The U.S. Securities and Exchange Commission (SEC) is facing pressure to tighten regulations on cryptocurrencies.
- Fraud and illegally conducted finance are making crypto securities the target of the White House’s scrutiny.
- The White House released its first-ever “Comprehensive Framework for Responsible Development of Digital Assets” on Friday—detailing reports from several government agencies that show the dangers of illicit crypto uses.
- “[Digital Assets] pose real risks as evidenced by recent events in crypto markets. The May crash of a so-called stablecoin and the subsequent wave of insolvencies wiped out over $600 billion of investor and consumer funds,” says the White House.
- The chair of the SEC has repeatedly gone on the record stating that its policies are adequate to address ongoing issues within crypto markets.
Why it’s important
The White House is worried about consumer protections for Crypto investors, having found evidence that fraud, scams, and theft had left a 600% increase in monetary losses from 2020 to 2021.
“[The reports we’ve seen] call for measures to mitigate the downside risks, like increased enforcement of existing laws and the creation of commonsense efficiency standards for cryptocurrency mining,” says The White House.
“Sellers commonly mislead consumers about digital assets’ features and expected returns, and non-compliance with applicable laws and regulations remains widespread. One study found that almost a quarter of digital coin offerings had disclosure or transparency problems—like plagiarized documents or false promises of guaranteed returns.”
The White House’s framework hopes to establish a safer market and to encourage the SEC to push harder against unlawful or abusive practices.
The chair of the SEC doesn’t agree. Testifying before Congress on Thursday, Gary Gensler laid out the current state of Crypto securities and the rules already on the books specifically directed toward Crypto.
“[Gensler] defended his agency’s stance on regulating crypto tokens, arguing that nearly all crypto offerings available today fit the definition of a traditional security and should be registered and regulated accordingly,” says Barron’s.
“The core principles from the securities laws apply to all corners of the securities markets… Let’s ensure that we don’t inadvertently undermine securities laws underlying $100 trillion capital markets.

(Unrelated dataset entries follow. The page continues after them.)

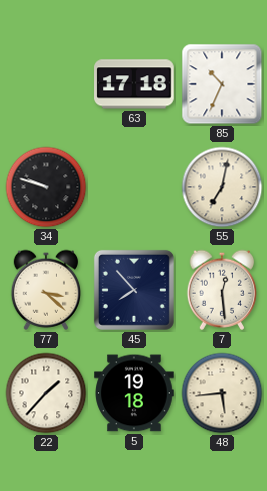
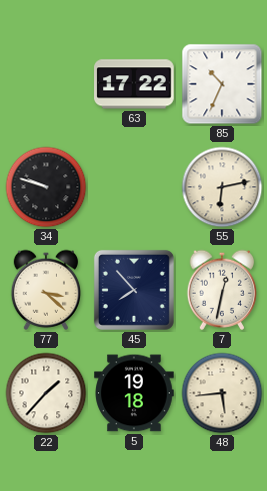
63: 17:18 -> 17:22
55: 7:02 -> 6:13
7: 12:29 -> 12:32
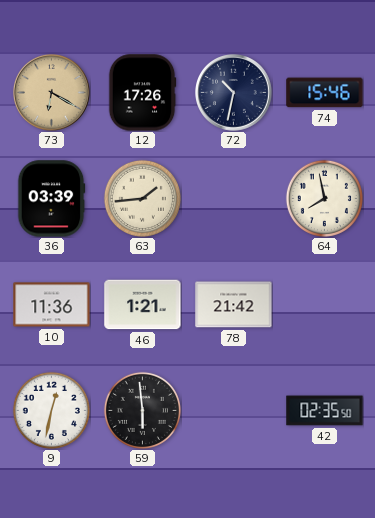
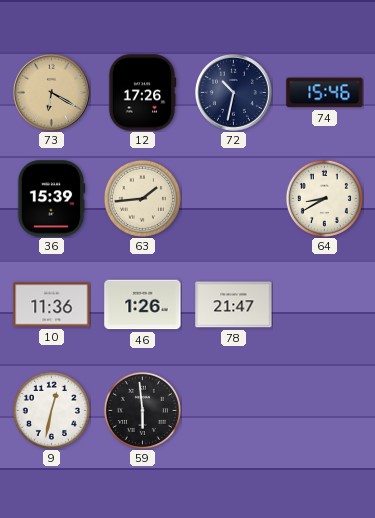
36: 03:39 -> 15:39
64: 7:58 -> 8:40
46: 1:21 -> 1:26
78: 21:42 -> 21:47
42: 02:35 -> none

The securities laws have made our capital markets the envy of the world,” says Gensler.
“The cryptocurrency industry has gotten big, but it remains volatile. The combined market capitalization of all cryptocurrencies fell from $2.8 trillion in November to less than $1 trillion today. Much of that loss was born by normal people, many of whom were overextended as they made risky bets on a financial future that has not yet—and might never—arrive,” says Axios.